I notice a lot more movement with scopes that have a pin behing the lens.


----------



## 4brdgob (Aug 11, 2009)

ive spent a lot of money on lenses and started the season off with lense out do to weather, an now i dont want lense back, my scores are alittle better i can shoot with both eyes open where with the lense i cant anymore ,i feel more comfortable without the lense.


----------



## STUDENT-ARCHER (Jun 26, 2009)

ttt...good read keep it coming


----------



## NY911 (Dec 12, 2004)

No lens for me either!

Pretty sure Levi is lenseless as well, but not positive.


----------



## SpotShy (Mar 14, 2005)

A.j.
First of all, I'm glad to hear that no lens is working for you. I have been a no lens guy for the better part of 10 years. I never could seem to get the right combo that made it worth while. It was always either I could see the target great and not see the pin or vice versa. Well I recently did the exact opposite thing. I just went back to the lense. I got a Viper scope with a 4X and a 1/8 #1 clarifier and I feel like a blind man that suddenly can see. My vision is and always has been very good. I can see the 12 ring with my naked eye when most of my buddies can't. However the big issue I had was that the pin (even the .10 I shoot) looked the size of a soft ball to me. It covered up the spot I was trying to hit and resulted in me locking below the spot so I could see it. Just in case anybody is wondering, I'm not talking TP locking low, it was a matter of where did the 12 go? Now with the lens and the .10 pin, it seems so small that I can place it inside the 12 at modest distances. I shot my first 3D shoot with it this past weekend and my 12 ring count was some of the best it has been. 

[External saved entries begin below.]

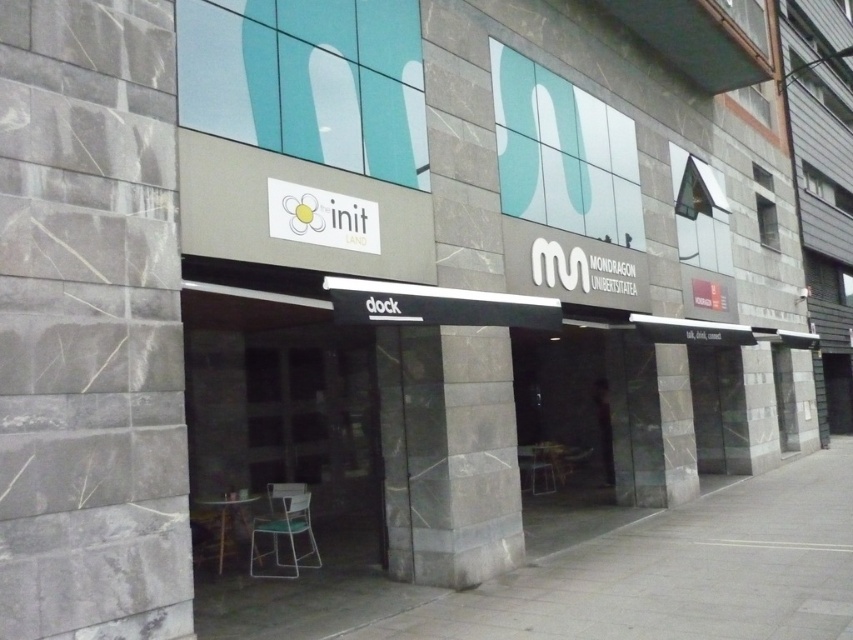 Does gray concrete pavement at lower center have a lesser width compared to metallic green chair at lower center?

Incorrect, gray concrete pavement at lower center's width is not less than metallic green chair at lower center's.

Is gray concrete pavement at lower center positioned behind metallic green chair at lower center?

No, it is in front of metallic green chair at lower center.

Is point (643, 547) behind point (271, 536)?

No, (643, 547) is in front of (271, 536).

Identify the location of gray concrete pavement at lower center. Image resolution: width=853 pixels, height=640 pixels. (677, 572).

Between gray concrete pavement at lower center and matte black door at center, which one has less height?

gray concrete pavement at lower center

Where is `gray concrete pavement at lower center`? This screenshot has height=640, width=853. gray concrete pavement at lower center is located at coordinates (x=677, y=572).

Locate an element on the screen. gray concrete pavement at lower center is located at coordinates (677, 572).

In the scene shown: Between metallic green chair at lower center and matte plastic chair at center, which one is positioned lower?

matte plastic chair at center is below.

Is metallic green chair at lower center below matte plastic chair at center?

No.

Is point (281, 560) positioned after point (547, 452)?

No, (281, 560) is closer to viewer.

I will agree that lenses and clarifiers can really be a burden in inclimate weather so I am prepared with another rig in case of it. Who knows, I may be back to no lens soon but right now I am really enjoying it. Funny how we have done the complete opposite and are shooting our best scores. Good luck!


----------



## SonnyThomas (Sep 10, 2006)

I've shot both ways. The one thing that I did do was stay with a lower powered lens. Quite a few suggest 3 to 4X and 3X being close to what was the IBO rule maximum of 8X binoculars and then 3 to 4X lens doesn't require a clarifier for most people.
I use a Sure Loc sight frame extend out to 8", a 4X lens and .029" pin with 1/2" circle, and a 3/64" peep. The 4X lens I have seems more like 3X, so little movement is detected and the .029" pin gives less perceived movement. With this sight setup my highest score was 32 up on a 40 target course though I dislike spots I have shot 300s on 5 Spots (has to be the most boring archery game going) and done exceptionally well on the Field course.


----------



## hrtlnd164 (Mar 22, 2008)

Just starting to shoot an open set-up myself. Just never took to lenses well, even indoors. Do most guys like an .010 or .019 pin without the lense in. Seems a .019 would cover alot of area out past 35 yards.


----------



## SpotShy (Mar 14, 2005)

hrtlnd,

It all depends on your vision. For me a .19 was just too big and the .10 is pretty good. With no lens I'd like to have something like a .05 but I don't think they make anything smaller than .10. Besides I'd lose it or break it trying to install it (LOL). Even the .10 seems the size of a softball to me on longer targets.


----------



## 1tiger (Jan 24, 2005)

my scores also improved removing the lens due to excessive movement and i was only useing a 2x lens to begin with.i am now able to move my sight out further and no worrys about rain or dust ect. but my scores jumped even more by removing the pin and using a very fine yellow in color monofilament fishing line for a cross hair,you dont have to worry about light conditions and its very easy to see on all 3d tagets. give it a try i think you will like it.ps just dont use a merrels yellow jacket as a practist bag hard to see yellow on yellow.


----------



## Gils4x4 (Jul 8, 2005)

*Request*

Can someone send me a copy of the Stailization article mentioned above (PM preferred)? When I activate the link, I can not read the article, the rest of the page is fine. Thanks in advance for your help.


----------



## SonnyThomas (Sep 10, 2006)

SpotShy said:


> hrtlnd,
> 
> It all depends on your vision. For me a .19 was just too big and the .10 is pretty good. With no lens I'd like to have something like a .05 but I don't think they make anything smaller than .10. Besides I'd lose it or break it trying to install it (LOL). Even the .10 seems the size of a softball to me on longer targets.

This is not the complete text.